Of course, the trouble with making a post like my last is that it can’t cover everything. Within hours, and over the next day, I thought of nearly half a dozen things I left out.
Another problem is, some things I am certain of on some days; and on other days, some of those same things are questionable at best.
The Book of Bart is an article I found today. It’s the story of a man who was converted to evangelical Christianity at age 15; he went on to seminary school, and continued to study theology, especially ancient texts, for twelve years. And then, the more he looked at the ancient texts, the more discrepencies he found; and the more they added up, the less he was able to believe what he’d learned as an evangelical, then to the point he ceased to believe anything at all.
He now writes the sort of books I’ve been reading — books that go looking for the truth of the historical facts behind what became the New Testament. The sort of books that, once you read them, you either reject out of hand…or realize there might be something to them, in which case there’s no going back. Even if you hold on to your faith, you have to admit: I could be wrong; this could all be wrong; there might not be One Right Answer, just the right one for me.
There are days I think about calling myself some sort of Christian again. Wanting that stability I grew up with. But having gone so far afield from where I started, I would need some sort of certainty, in both mind and heart.

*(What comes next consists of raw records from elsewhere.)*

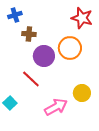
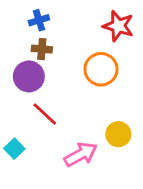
blue cross: (15, 15) -> (39, 20), moved
purple circle: (44, 56) -> (29, 76), moved

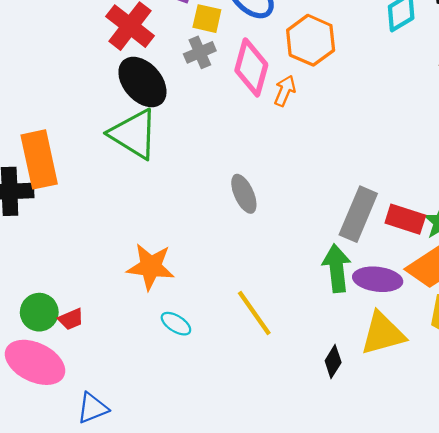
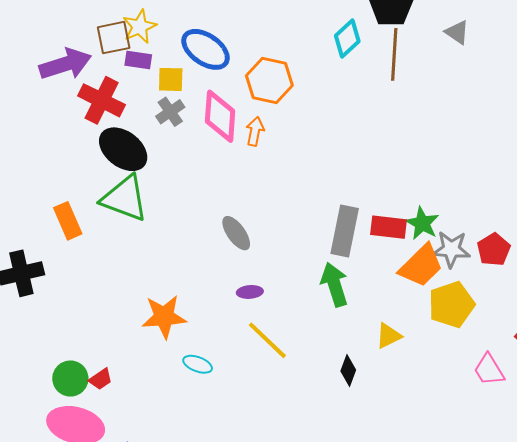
orange rectangle: (39, 159) -> (68, 221), moved, size x0.7
purple ellipse: (378, 279) -> (250, 292), moved, size x0.6
yellow triangle: (383, 333) -> (389, 336), size x0.6

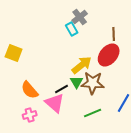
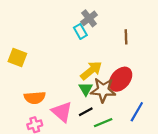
red ellipse: (109, 55) -> (121, 79), moved
black line: (62, 89) -> (86, 112), moved
orange semicircle: (30, 90) -> (35, 98), turned -54

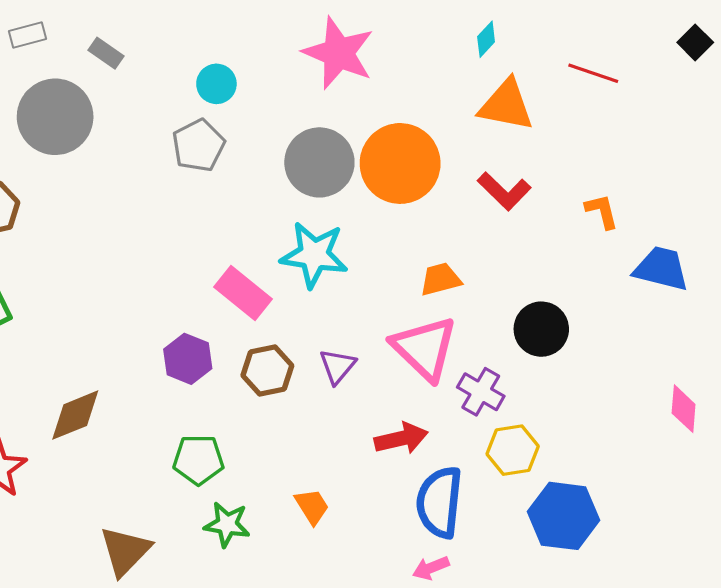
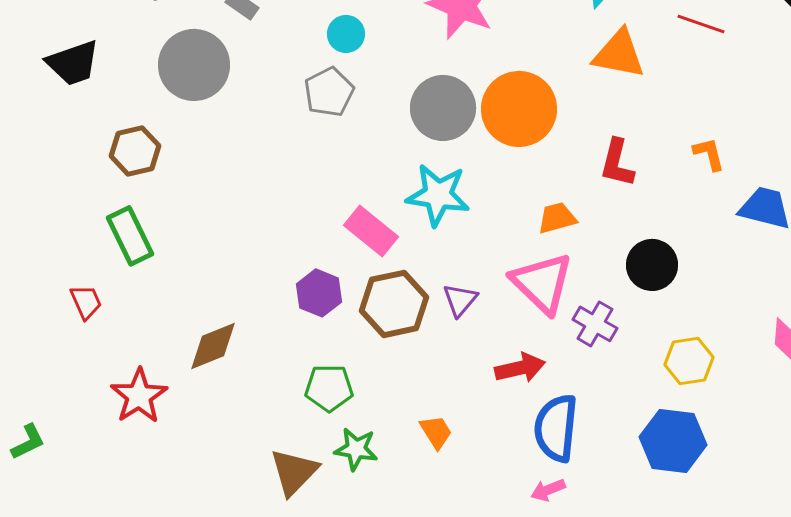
red L-shape: (504, 191) -> (617, 163), moved, turned 60
brown hexagon: (267, 370) -> (394, 304), size x1.4
yellow hexagon: (513, 450) -> (689, 361), moved
brown triangle: (125, 551) -> (294, 472), moved

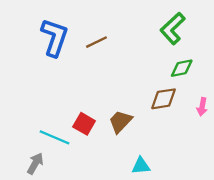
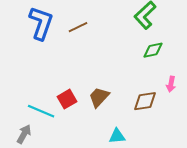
brown diamond: (164, 99) -> (145, 101), moved
red square: (84, 124) -> (67, 99), turned 30

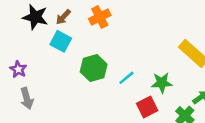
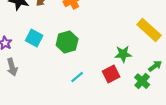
cyan square: (61, 41) -> (34, 38), moved
cyan line: (126, 78) -> (77, 77), moved

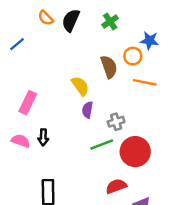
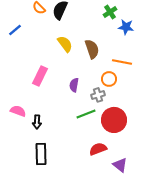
green cross: (110, 21) -> (110, 12), moved
orange circle: (133, 56) -> (109, 79), moved
yellow semicircle: (80, 86) -> (65, 44), moved
pink rectangle: (28, 103) -> (40, 76), moved
black arrow: (43, 137) -> (37, 122), moved

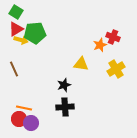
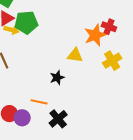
orange star: (100, 45) -> (95, 35), size x1.5
black cross: (65, 107) -> (58, 119), moved, turned -36
orange line: (24, 108) -> (39, 102), moved

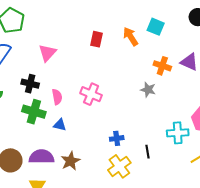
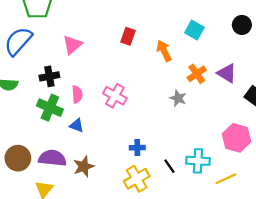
orange arrow: (131, 36) -> (164, 51), moved
orange cross: (162, 66) -> (197, 74), turned 30
black cross: (30, 84) -> (49, 76), turned -30
cyan cross: (178, 133) -> (198, 161), moved
black line: (148, 152) -> (169, 166), turned -32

Something that could reconcile faith with reason, with the possibilities. Christianity would have to reinvent itself, I think, before I could comfortably go back to any sort of Christian church. And Florida is probably more likely to get a snowstorm in July, than Christianity admit they might have been wrong about what happened 2000 years ago.
So…back I go. Reading more books, going to my UU church, singing in the choir, and doing a lot of thinking and internal searching.